A late April sowing worked well for us here on Long Island with pods developing in June.  Even the large seeds shelled from green pods and boiled can have tough seed coats that must be peeled before eating.  Oh yes, there is a very rare affliction called favism which is an allergic reaction to favas.  Apparently, acute renal failure is a consequence of the reaction and a blood transfusion is necessary for best survival rates.


The usual white flowers are generally marked with white blotches but there are rarer forms.

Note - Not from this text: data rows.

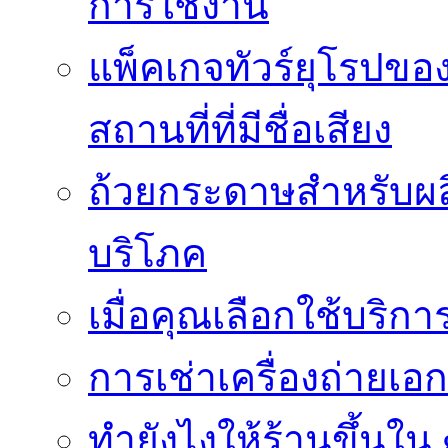
การใช้งาน
แพ็คเกจทัวร์ยุโรปขอ
สถานที่ที่มีชื่อเสียง
ถ้วยกระดาษสำหรับผล
บริโภค
เมื่อคุณเลือกใช้บริ
การเช่าเครื่องถ่ายเอก
ทํายังไงให้ร้านขึ้นใน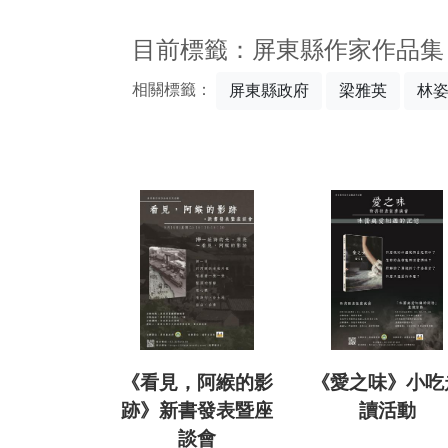
:::
目前標籤：屏東縣作家作品集
相關標籤：
屏東縣政府
梁雅英
林
《看見，阿緱的影
《愛之味》小吃
跡》新書發表暨座
讀活動
談會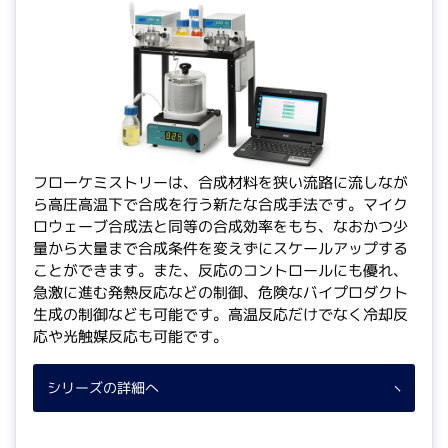
フローケミストリーは、合成材料を狭い流路に流しなが
ら高圧高温下で合成を行う新たな合成手法です。マイク
ロウェーブ合成法と同等の合成効率をもち、なおかつ少
量から大量まで合成条件を変えずにスケールアップする
ことができます。また、反応のコントロールにも優れ、
急激に進む発熱反応などの制御、危険なバイプロダクト
生成の制御なども可能です。高温反応だけでなく冷却反
応や光触媒反応も可能です。
シリーズの詳細へ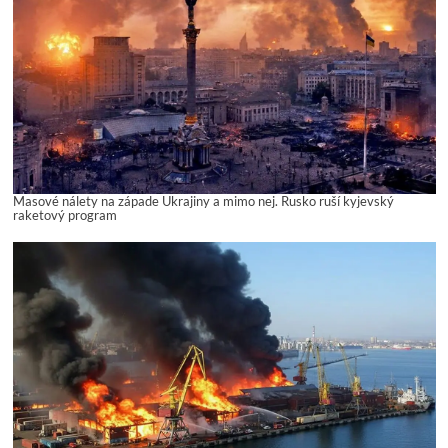
Masové nálety na západe Ukrajiny a mimo nej. Rusko ruší kyjevský
raketový program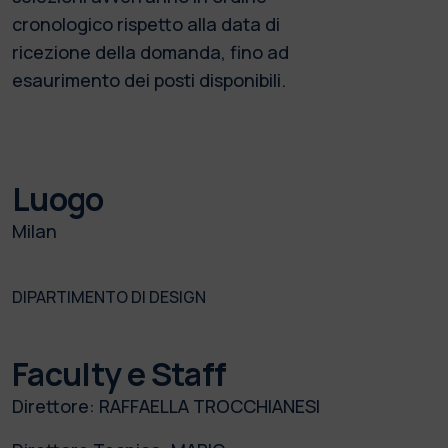
cronologico rispetto alla data di
ricezione della domanda, fino ad
esaurimento dei posti disponibili.
Luogo
Milan
DIPARTIMENTO DI DESIGN
Faculty e Staff
Direttore:
RAFFAELLA TROCCHIANESI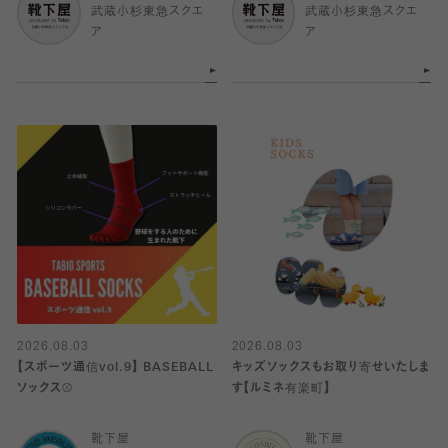
武蔵小杉東急スクエ
武蔵小杉東急スクエ
ア
ア
2026.08.03
2026.08.03
【スポーツ通信vol.9】 BASEBALL
キッズソックスもお取り寄せいたしま
ソックス⚾️
す【ルミネ有楽町】
靴下屋
靴下屋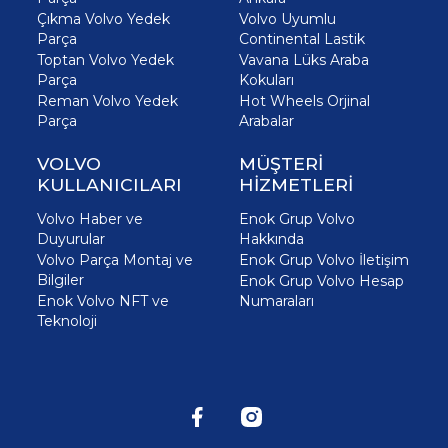
Çıkma Volvo Yedek
Volvo Uyumlu
Parça
Continental Lastik
Toptan Volvo Yedek
Vavana Lüks Araba
Parça
Kokuları
Reman Volvo Yedek
Hot Wheels Orjinal
Parça
Arabalar
VOLVO
MÜŞTERİ
KULLANICILARI
HİZMETLERİ
Volvo Haber ve
Enok Grup Volvo
Duyurular
Hakkında
Volvo Parça Montaj ve
Enok Grup Volvo İletişim
Bilgiler
Enok Grup Volvo Hesap
Enok Volvo NFT ve
Numaraları
Teknoloji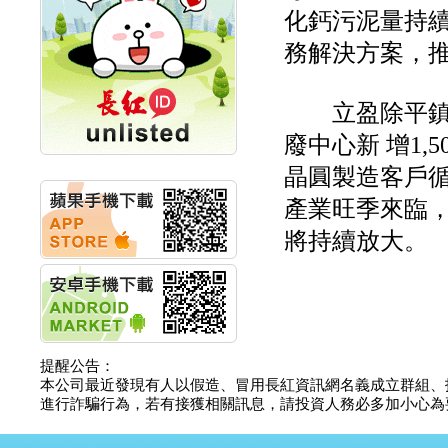
化鈣污泥量持續
計畫
明緯企業:明緯永續科技
務解決方案，推
競賽 以電源驅動善的力
量
秀育企業:秀育SHO-U儲
立盈除平鎮廠1
能系統 獲國內首張CNS
認證
廢中心新 增1
聯博投信:聯博00404A
從容擁抱台股主流
晶圓製造客戶循
華旭先進:代重要子公司
產業旺季來臨，
碩通散熱股份有限公司
公告董事會通過發言人
將持續放大。
及代理發
華旭先進:代重要子公司
碩通散熱股份有限公司
公告董事會決議發行員
工認股權
華旭先進:代重要子公司
碩通散熱股份有限公司
提醒公告：
公告董事會追認113年
本公司最近發現有人以假造、冒用長紅資訊網名義成立群組、
向關係
進行詐騙行為，若有接獲相關訊息，請投資人務必多加小心為要，如
華旭先進:代重要子公司
碩通散熱股份有限公司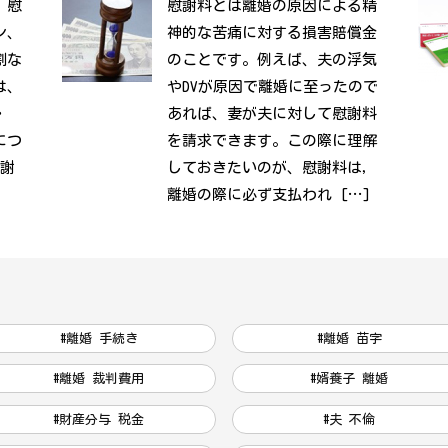
、慰
慰謝料とは離婚の原因による精
ン、
神的な苦痛に対する損害賠償金
割な
のことです。例えば、夫の浮気
は、
やDVが原因で離婚に至ったので
・
あれば、妻が夫に対して慰謝料
につ
を請求できます。この際に理解
慰謝
しておきたいのが、慰謝料は，
離婚の際に必ず支払われ […]
#離婚 手続き
#離婚 苗字
#離婚 裁判費用
#婿養子 離婚
#財産分与 税金
#夫 不倫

Even if you're not a big fan of the flavor, try them with a nice chianti (as long as you're not allergic), the plants are a very effective legume cover crop in some areas of the U.S. with the ability to fix large quantities of nitrogen. We'll try it again in the fall but I don't expect to be able to produce a dry seed crop.

They're also a good trap plant for aphids and thrips. When you see the pests, pull the plants and destroy them. The tips with aphids can be pinched off and destroyed without affecting the harvest in most cases.


Pods of some varieties hang down from the stalk, others produce upright pods like the small seeded Eqyptian Fava.  To prepare for eating the green swollen pods should be opened to remove the large green seeds.

I've been puzzled by the lack of commercially available fava bean cultivars in the U.S. In Europe there are dozens of varieties available. This year we grew several types with limited success because of the early hot weather and persistant lack of rainfall. Fava is a good cool season crop suited to winter culture in the south or southwest and spring culture in the Pacific Northwest.  Here on Long Island, they struggle but with enough generations of selection, who knows?  The beautiful purple seeded Guatemalan Purple is available from Native Seed Search, Tucson, AZ 85705.

To save seed wait until the pods thoroughly dry on the stalks, be careful harvesting the dry seed since the pods do have a tendency to shatter easily.